Let’s Go to Theology Class: Creativity, Sub-Creation, Redemption, and Culture

The following summary is from the final week of my new class—Theological Aesthetics—in pursuit of my master’s degree in theology at Colorado Christian University.

Can the arts be understood as having any positive place in God’s continuing engagement with nature and history? How do you respond to the suggestion that they might make a “redemptive” contribution?

Written by Steven Barto, B.S., Psy.

Art can reinforce our engagement with God, His creation, and church history. Religious art is useful for paying homage and for memorializing.
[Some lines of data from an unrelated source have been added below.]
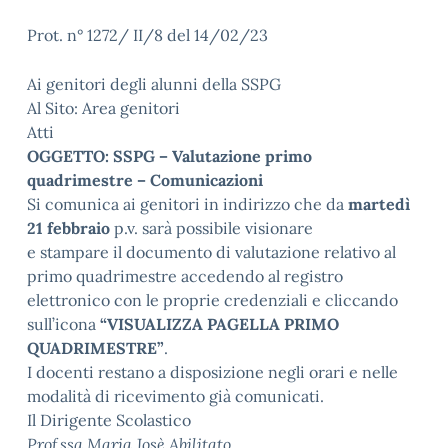
Prot. n° 1272/ II/8 del 14/02/23
Ai genitori degli alunni della SSPG
Al Sito: Area genitori
Atti
OGGETTO: SSPG – Valutazione primo
quadrimestre – Comunicazioni
Si comunica ai genitori in indirizzo che da
martedì
21 febbraio
p.v. sarà possibile visionare
e stampare il documento di valutazione relativo al
primo quadrimestre accedendo al registro
elettronico con le proprie credenziali e cliccando
sull’icona
“VISUALIZZA PAGELLA PRIMO
QUADRIMESTRE”
.
I docenti restano a disposizione negli orari e nelle
modalità di ricevimento già comunicati.
Il Dirigente Scolastico
Prof.ssa Maria Josè Abilitato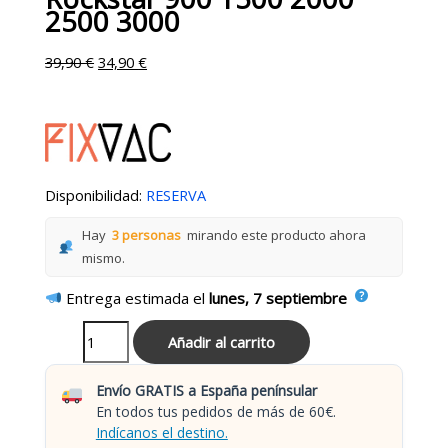
2500 3000
39,90
€
34,90
€
Disponibilidad:
RESERVA
Hay
3 personas
mirando este producto ahora
mismo.
Entrega estimada el
lunes, 7 septiembre
Añadir al carrito
Envío GRATIS a España penínsular
En todos tus pedidos de más de 60€.
Indícanos el destino.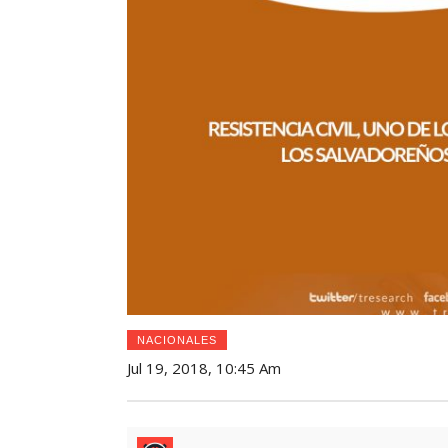
NACIONALES
Jul 19, 2018, 10:45 Am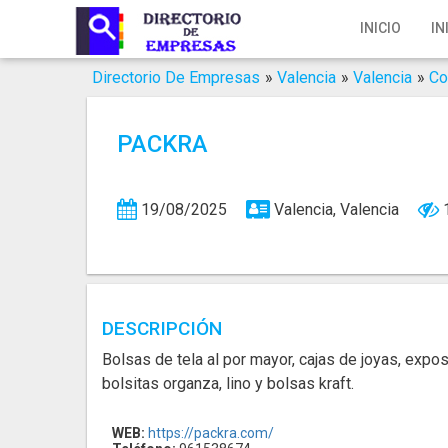
Inicio
INICIO
IN
Iniciar Sesión
Directorio De Empresas
»
Valencia
»
Valencia
»
Co
Registro
PACKRA
Contacto
Servicios Online
19/08/2025
Valencia, Valencia
Servicios SEO
Publica Tu Empresa
DESCRIPCIÓN
Buscar
Bolsas de tela al por mayor, cajas de joyas, expo
bolsitas organza, lino y bolsas kraft.
WEB:
https://packra.com/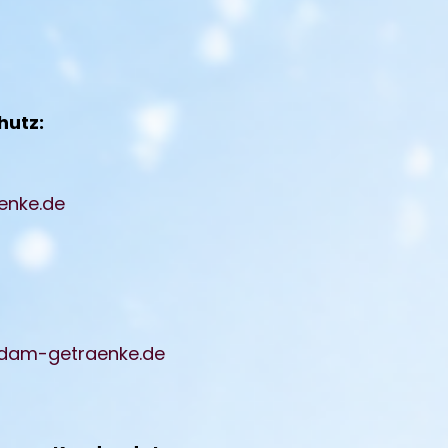
hutz:
nke.de
dam-getraenke.de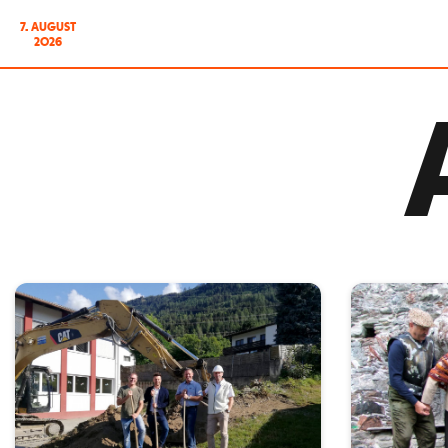
7. AUGUST
2026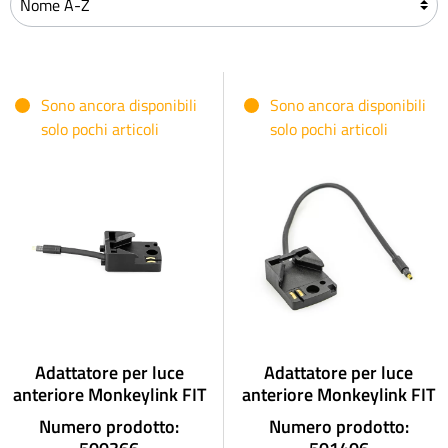
Sono ancora disponibili
Sono ancora disponibili
solo pochi articoli
solo pochi articoli
Adattatore per luce
Adattatore per luce
anteriore Monkeylink FIT
anteriore Monkeylink FIT
Numero prodotto:
Numero prodotto: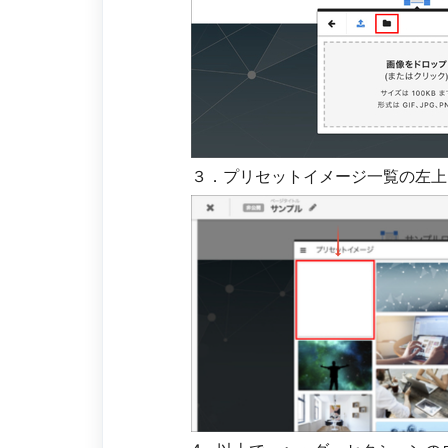
３．プリセットイメージ一覧の左上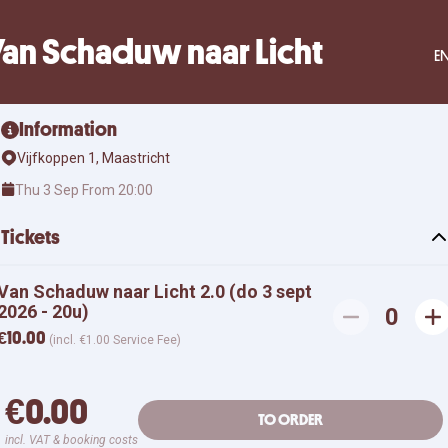
an Schaduw naar Licht
E
Information
Vijfkoppen 1, Maastricht
Thu 3 Sep From 20:00
Tickets
Van Schaduw naar Licht 2.0 (do 3 sept
2026 - 20u)
0
€10.00
(incl. €1.00 Service Fee)
€0.00
TO ORDER
incl. VAT & booking costs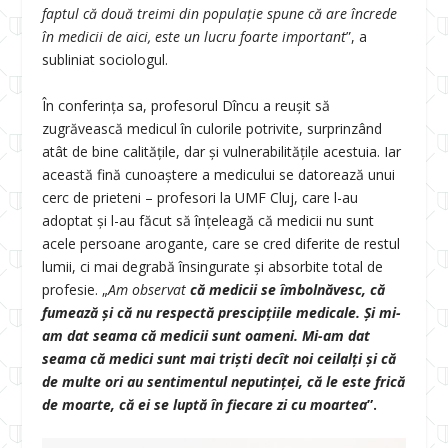
faptul că două treimi din populație spune că are încrede
în medicii de aici, este un lucru foarte important
”, a
subliniat sociologul.
În conferința sa, profesorul Dîncu a reușit să
zugrăvească medicul în culorile potrivite, surprinzând
atât de bine calitățile, dar și vulnerabilitățile acestuia. Iar
această fină cunoaștere a medicului se datorează unui
cerc de prieteni – profesori la UMF Cluj, care l-au
adoptat și l-au făcut să înțeleagă că medicii nu sunt
acele persoane arogante, care se cred diferite de restul
lumii, ci mai degrabă însingurate și absorbite total de
profesie. „
Am observat
că medicii se îmbolnăvesc, că
fumează și că nu respectă prescipțiile medicale. Și mi-
am dat seama că medicii sunt oameni. Mi-am dat
seama că medici sunt mai triști decît noi ceilalți și că
de multe ori au sentimentul neputinței, că le este frică
de moarte, că ei se luptă în fiecare zi cu moartea
”.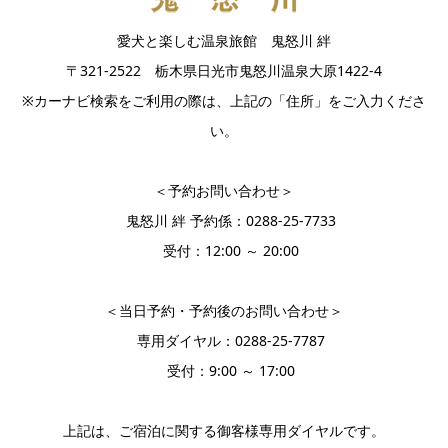
愛犬と楽しむ温泉旅館 鬼怒川 絆
〒321-2522 栃木県日光市鬼怒川温泉大原1422-4
※カーナビ検索をご利用の際は、上記の「住所」をご入力くださ
い。
＜予約お問い合わせ＞
鬼怒川 絆 予約係：0288-25-7733
受付：12:00 ～ 20:00
＜当日予約・予約後のお問い合わせ＞
専用ダイヤル：0288-25-7787
受付：9:00 ～ 17:00
上記は、ご宿泊に関する御客様専用ダイヤルです。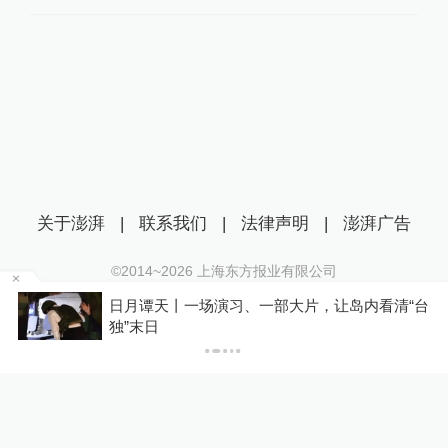
关于澎湃
|
联系我们
|
法律声明
|
澎湃广告
©2014~
2026
上海东方报业有限公司
沪ICP证：沪B2-20170116 | 沪ICP备14003370号
让岛内看清“台
“白海豚”将影响京津冀地区，专家：本
互联网新闻信息服务许可证：31120170006
统较先前更复杂
沪公网安备 31010602000299号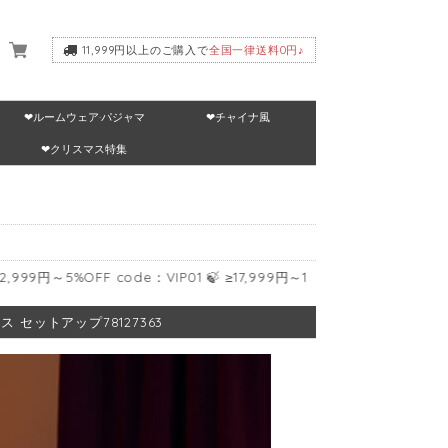
11,999円以上のご購入で
全国一律送料0円♪
❤ルームウェア·パジャマ
❤チャイナ風
いて
❤クリスマス特集
～5%OFF code：VIP01 🍃 ≥17,999円～10%OFF code：VIP02 🍃 ≥
セットアップ78127363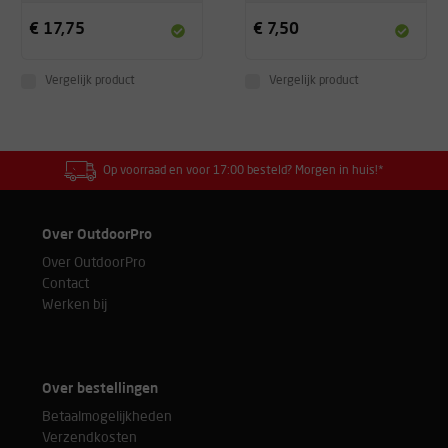
€ 17,75
€ 7,50
Vergelijk product
Vergelijk product
Op voorraad en voor 17:00 besteld? Morgen in huis!*
Over OutdoorPro
Over OutdoorPro
Contact
Werken bij
Over bestellingen
Betaalmogelijkheden
Verzendkosten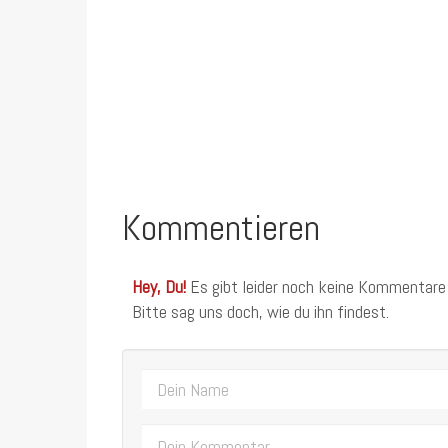
Kommentieren
Hey, Du!
Es gibt leider noch keine Kommentare
Bitte sag uns doch, wie du ihn findest.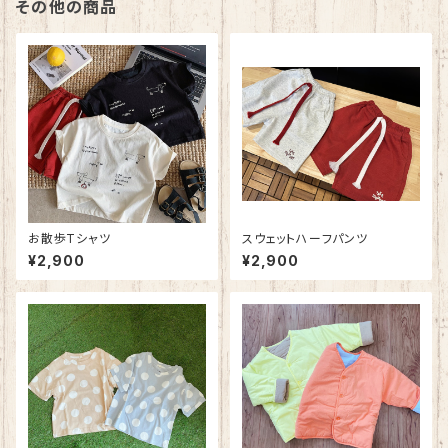
その他の商品
お散歩Tシャツ
スウェットハーフパンツ
¥2,900
¥2,900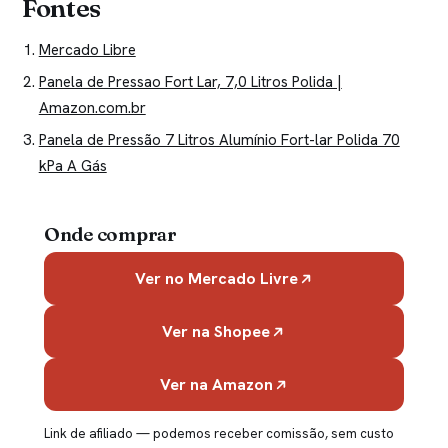
Fontes
Mercado Libre
Panela de Pressao Fort Lar, 7,0 Litros Polida |
Amazon.com.br
Panela de Pressão 7 Litros Alumínio Fort-lar Polida 70
kPa A Gás
Onde comprar
Ver no Mercado Livre
Ver na Shopee
Ver na Amazon
Link de afiliado — podemos receber comissão, sem custo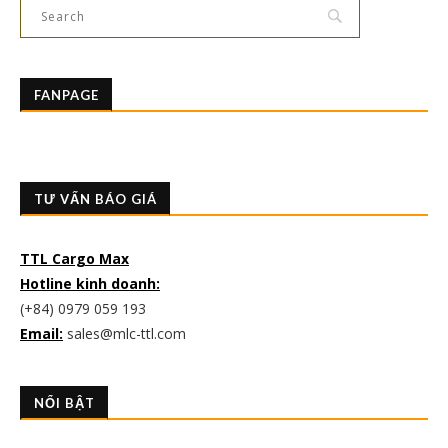
FANPAGE
TƯ VẤN BÁO GIÁ
TTL Cargo Max
Hotline kinh doanh:
(+84) 0979 059 193
Email:
sales@mlc-ttl.com
NỔI BẬT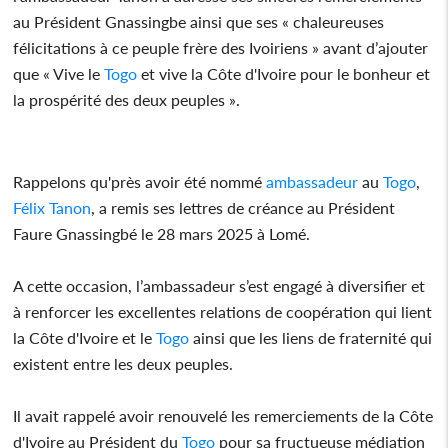
au Président Gnassingbe ainsi que ses « chaleureuses
félicitations à ce peuple frère des Ivoiriens » avant d’ajouter
que « Vive le
Togo
et vive la Côte d'Ivoire pour le bonheur et
la prospérité des deux peuples ».
Rappelons qu'près avoir été nommé
ambassadeur
au
Togo
,
Félix Tanon
, a remis ses lettres de créance au Président
Faure Gnassingbé le 28 mars 2025 à Lomé.
A cette occasion, l’ambassadeur s’est engagé à diversifier et
à renforcer les excellentes relations de coopération qui lient
la Côte d'Ivoire et le
Togo
ainsi que les liens de fraternité qui
existent entre les deux peuples.
Il avait rappelé avoir renouvelé les remerciements de la Côte
d'Ivoire au Président du
Togo
pour sa fructueuse médiation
Moreover, religious works of art can preserve and it can present. Thousands of works of art have been used over the centuries to depict events and doctrine, and have developed into a rich and long-lasting tradition in Christianity. Jacques Maritian said, art is “…where the maker of works especially becomes an imitator of God, where the virtue of art approaches the nobility of things absolute and self-sufficient, is in that family of arts which by itself alone constitutes a whole spiritual world, namely the fine arts” (1). Thomas Aquinas embraced beauty as a transcendent property of being.

Most of his life C.S. Lewis believed that aesthetic and intellectual endeavors were “very good for [their] own sake… good for the man” (2). Lewis says man has frequently shown an inordinate esteem (obsession, perhaps?) with culture. One benefit of preoccupation with aesthetics is that works of art are a “ready-made” outlet for promoting biblical truths. Certainly, illustrations must present doctrine accurately to serve as appropriate “visual text.” According to Michael Peterson, C.S. Lewis “…largely agreed with Platonic aesthetics in holding that higher truths must be conveyed symbolically in myths as because they cannot be conveyed literally” (3).

Wolterstorff says there is an inherent similarity worth noting between aesthetic and mystical contemplation. This is possible because the artist (like the mystic) turns away from the common everyday and gets caught in a rapture of contemplation (4). Max Weber warned “[when]…art becomes a cosmos of more and more consciously grasped independent values that exist in their own right [then] art takes over the function of a this-worldly salvation” (5). Art serves primarily, in this scenario, as salvation from the routine of everyday life. The artist must not achieve status of maker of the gods. Society must never become worshipers of the artist. If we fall into this trap, we tend to supplant the creation of art with the use of art, which often gives it purpose the artist did not intend.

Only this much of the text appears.